Domingo 4º de Cuaresma (B)

Lectura del santo evangelio según san Juan (3,14-21):

En aquel tiempo, dijo Jesús a Nicodemo: «Lo mismo que Moisés elevó la serpiente en el desierto, así tiene que ser elevado el Hijo del hombre, para que todo el que cree en él tenga vida eterna. Tanto amó Dios al mundo que entregó a su Hijo único para que no perezca ninguno de los que creen en él, sino que tengan vida eterna. Porque Dios no mandó su Hijo al mundo para juzgar al mundo, sino para que el mundo se salve por él. El que cree en él no será juzgado; el que no cree ya está juzgado, porque no ha creído en el nombre del Hijo único de Dios. El juicio consiste en esto: que la luz vino al mundo, y los hombres prefirieron la tiniebla a la luz, porque sus obras eran malas. Pues todo el que obra perversamente detesta la luz y no se acerca a la luz, para no verse acusado por sus obras. En cambio, el que realiza la verdad se acerca a la luz, para que se vea que sus obras están hechas según Dios.»

Comentario

Como la serpiente será levantado

La carga cultural en la que nos formamos nos impide mirar con mirada nítida alguna de las verdades más evidentes. Nos hemos acostumbrado tanto a ver las imágenes de Jesucristo crucificado, a comparar una talla con otra, a diferenciar sus distintos rostros y expresiones, que no alcanzamos siempre a considerar que se trata de un hombre cruelmente torturado y asesinado.

Y, sin embargo, ese condenado nos consigue la salvación. “El Hijo del hombre tiene que ser elevado para que todo el que crea en él tenga vida eterna” –dice san Juan–.

Lo crucificaron nuestro rechazo y nuestra violencia ante el inmigrante. Lo crucificó la prepotencia machista que ve en la mujer un objeto. Lo crucificaron los intereses económicos que condenan a países enteros a la guerra y a la miseria. Lo crucificó la intolerancia laicista que pretende santificar hasta el odio a la religión. Lo crucificó la indiferencia de los buenos que no se atreven levantar su voz ante las más clamorosas injusticias.

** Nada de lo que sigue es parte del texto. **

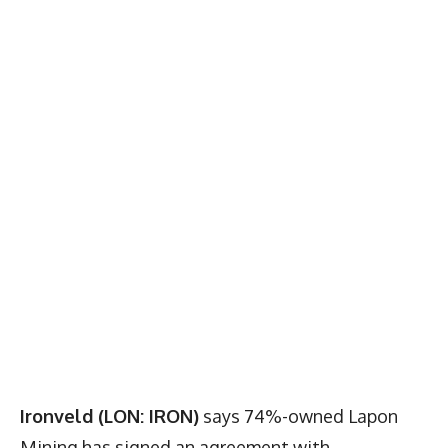
Ironveld (LON: IRON)
says 74%-owned Lapon
Mining has signed an agreement with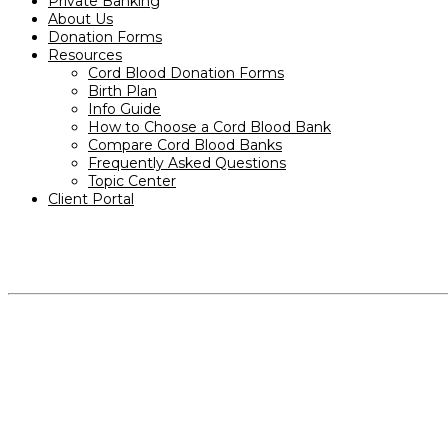
Private Banking
About Us
Donation Forms
Resources
Cord Blood Donation Forms
Birth Plan
Info Guide
How to Choose a Cord Blood Bank
Compare Cord Blood Banks
Frequently Asked Questions
Topic Center
Client Portal
PRODUCTS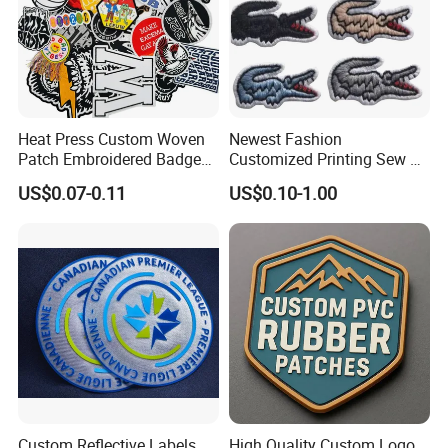
Heat Press Custom Woven
Newest Fashion
Patch Embroidered Badge
Customized Printing Sew on
Label Logo Wholesale
Personalized Crocodile
US$0.07-0.11
US$0.10-1.00
Applique Embroidery
Embroidery Patches
Apparel & Garment
Accessories Badge Iron on
Patches
Custom Reflective Labels
High Quality Custom Logo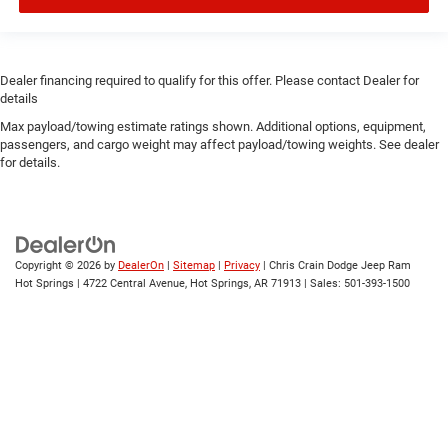
Dealer financing required to qualify for this offer. Please contact Dealer for
details
Max payload/towing estimate ratings shown. Additional options, equipment,
passengers, and cargo weight may affect payload/towing weights. See dealer
for details.
Copyright © 2026
by
DealerOn
|
Sitemap
|
Privacy
| Chris Crain Dodge Jeep Ram
Hot Springs
|
4722 Central Avenue,
Hot Springs,
AR
71913
| Sales:
501-393-1500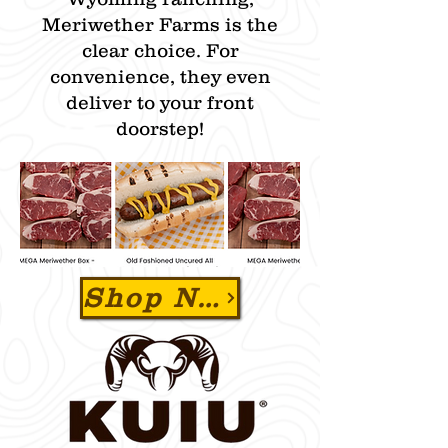
Meriwether Farms is the
clear choice. For
convenience, they even
deliver to your front
doorstep!​
Shop Now & Use Promo Code "ZBEEF" To SAVE 15% OFF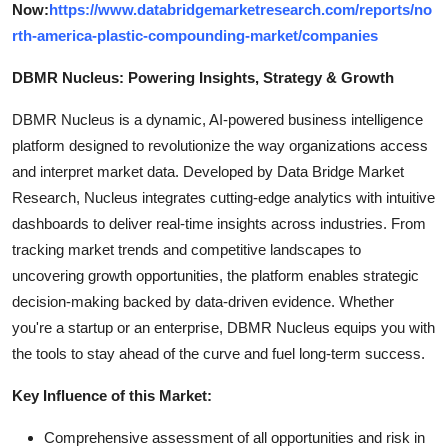
Now:
https://www.databridgemarketresearch.com/reports/no
rth-america-plastic-compounding-market/companies
DBMR Nucleus: Powering Insights, Strategy & Growth
DBMR Nucleus is a dynamic, AI-powered business intelligence
platform designed to revolutionize the way organizations access
and interpret market data. Developed by Data Bridge Market
Research, Nucleus integrates cutting-edge analytics with intuitive
dashboards to deliver real-time insights across industries. From
tracking market trends and competitive landscapes to
uncovering growth opportunities, the platform enables strategic
decision-making backed by data-driven evidence. Whether
you're a startup or an enterprise, DBMR Nucleus equips you with
the tools to stay ahead of the curve and fuel long-term success.
Key Influence of this Market:
Comprehensive assessment of all opportunities and risk in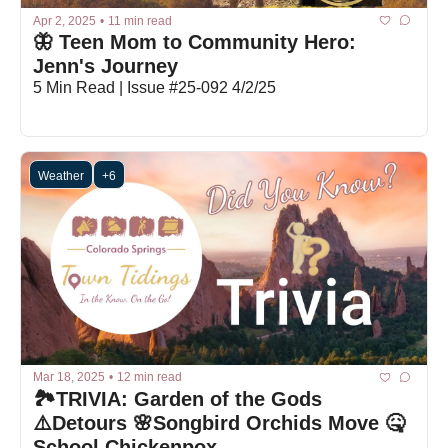
Apr 2, 2025
•
11 min read
🦋 Teen Mom to Community Hero: 
Jenn's Journey
5 Min Read | Issue #25-092 4/2/25
Weather
+6
Mar 18, 2025
•
12 min read
🏞️TRIVIA: Garden of the Gods 
⚠️Detours 🌸Songbird Orchids Move 🤒
School Chickenpox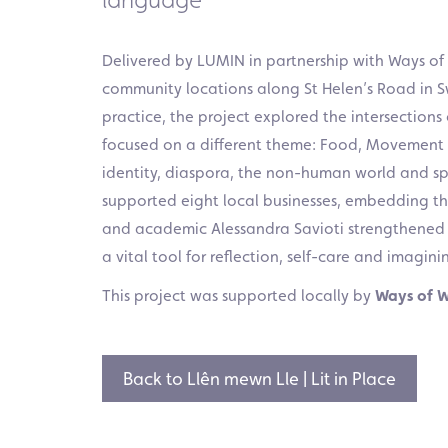
Delivered by LUMIN in partnership with Ways of
community locations along St Helen’s Road in 
practice, the project explored the intersection
focused on a different theme: Food, Movement 
identity, diaspora, the non-human world and spe
supported eight local businesses, embedding th
and academic Alessandra Savioti strengthened the
a vital tool for reflection, self-care and imaginin
This project was supported locally by
Ways of 
Back to Llên mewn Lle | Lit in Place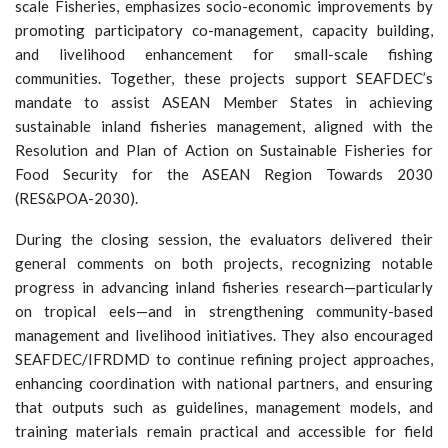
scale Fisheries, emphasizes socio-economic improvements by
promoting participatory co-management, capacity building,
and livelihood enhancement for small-scale fishing
communities. Together, these projects support SEAFDEC’s
mandate to assist ASEAN Member States in achieving
sustainable inland fisheries management, aligned with the
Resolution and Plan of Action on Sustainable Fisheries for
Food Security for the ASEAN Region Towards 2030
(RES&POA-2030).
During the closing session, the evaluators delivered their
general comments on both projects, recognizing notable
progress in advancing inland fisheries research—particularly
on tropical eels—and in strengthening community-based
management and livelihood initiatives. They also encouraged
SEAFDEC/IFRDMD to continue refining project approaches,
enhancing coordination with national partners, and ensuring
that outputs such as guidelines, management models, and
training materials remain practical and accessible for field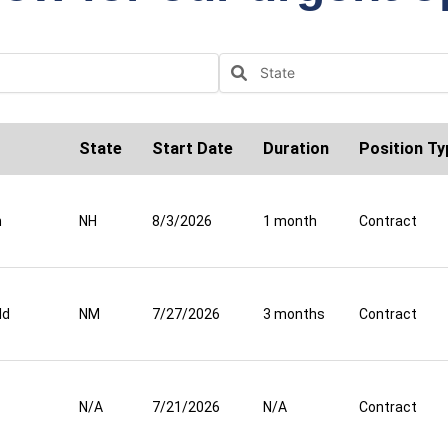
State
Start Date
Duration
Position Ty
n
NH
8/3/2026
1 month
Contract
ld
NM
7/27/2026
3 months
Contract
N/A
7/21/2026
N/A
Contract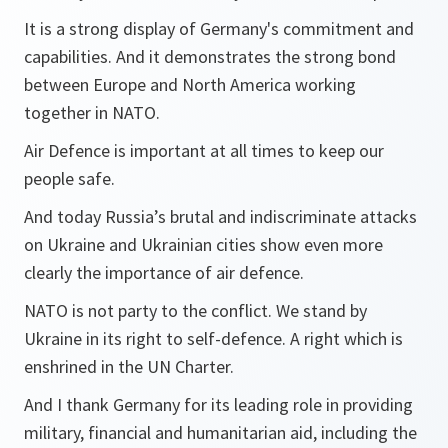
It is a strong display of Germany's commitment and
capabilities. And it demonstrates the strong bond
between Europe and North America working
together in NATO.
Air Defence is important at all times to keep our
people safe.
And today Russia’s brutal and indiscriminate attacks
on Ukraine and Ukrainian cities show even more
clearly the importance of air defence.
NATO is not party to the conflict. We stand by
Ukraine in its right to self-defence. A right which is
enshrined in the UN Charter.
And I thank Germany for its leading role in providing
military, financial and humanitarian aid, including the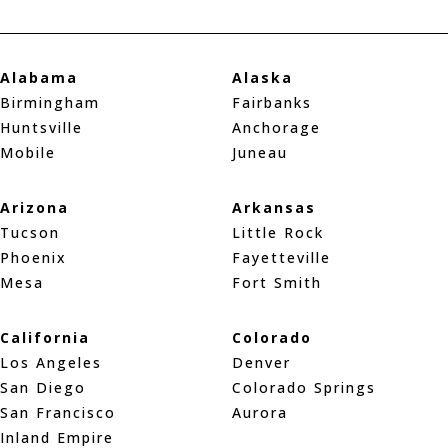
Alabama
Alaska
Birmingham
Fairbanks
Huntsville
Anchorage
Mobile
Juneau
Arizona
Arkansas
Tucson
Little Rock
Phoenix
Fayetteville
Mesa
Fort Smith
California
Colorado
Los Angeles
Denver
San Diego
Colorado Springs
San Francisco
Aurora
Inland Empire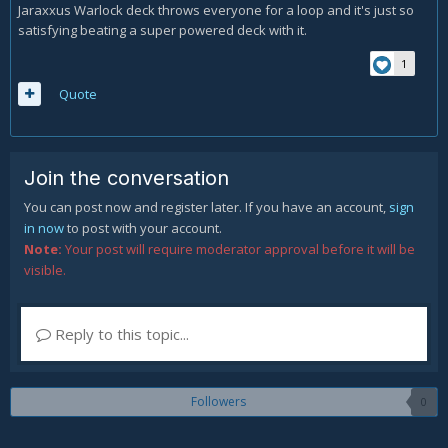
Jaraxxus Warlock deck throws everyone for a loop and it's just so
satisfying beating a super powered deck with it.
1
Quote
Join the conversation
You can post now and register later. If you have an account,
sign
in now
to post with your account.
Note:
Your post will require moderator approval before it will be
visible.
Reply to this topic...
Followers
0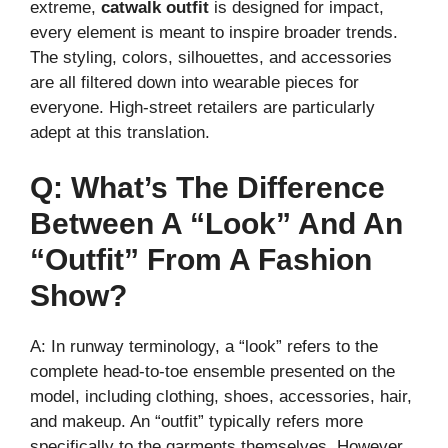
extreme,
catwalk outfit
is designed for impact,
every element is meant to inspire broader trends.
The styling, colors, silhouettes, and accessories
are all filtered down into wearable pieces for
everyone. High-street retailers are particularly
adept at this translation.
Q: What’s The Difference
Between A “look” And An
“outfit” From A Fashion
Show?
A: In runway terminology, a “look” refers to the
complete head-to-toe ensemble presented on the
model, including clothing, shoes, accessories, hair,
and makeup. An “outfit” typically refers more
specifically to the garments themselves. However,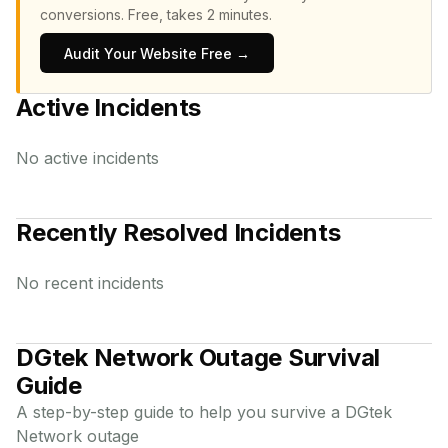
conversions.
Free, takes 2 minutes.
Audit Your Website Free →
Active Incidents
No active incidents
Recently Resolved Incidents
No recent incidents
DGtek Network
Outage Survival
Guide
A step-by-step guide to help you survive a
DGtek
Network
outage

Pero a nosotros nos salvó su amor. Su amor que perdonaba y disculpaba a sus propios verdugos. Su amor de entrega absoluta a la voluntad del Padre. Su amor que todo lo fue cumpliendo: no se arrepintió de curar al ciego, ni de salvar a la pecadora, ni de devolver la vida a Lázaro, ni de expulsar a los mercaderes del Templo, ni de anunciar desde a los pobres la Buena Noticia.

Por eso, cuando vuelvas a entrar en una iglesia mira con realismo humano y con trascendencia creyente la imagen del crucificado. Que sus llagas y su rostro desnuden tu pecado, y te llenen del perdón de Dios que te llama a ser discípulo.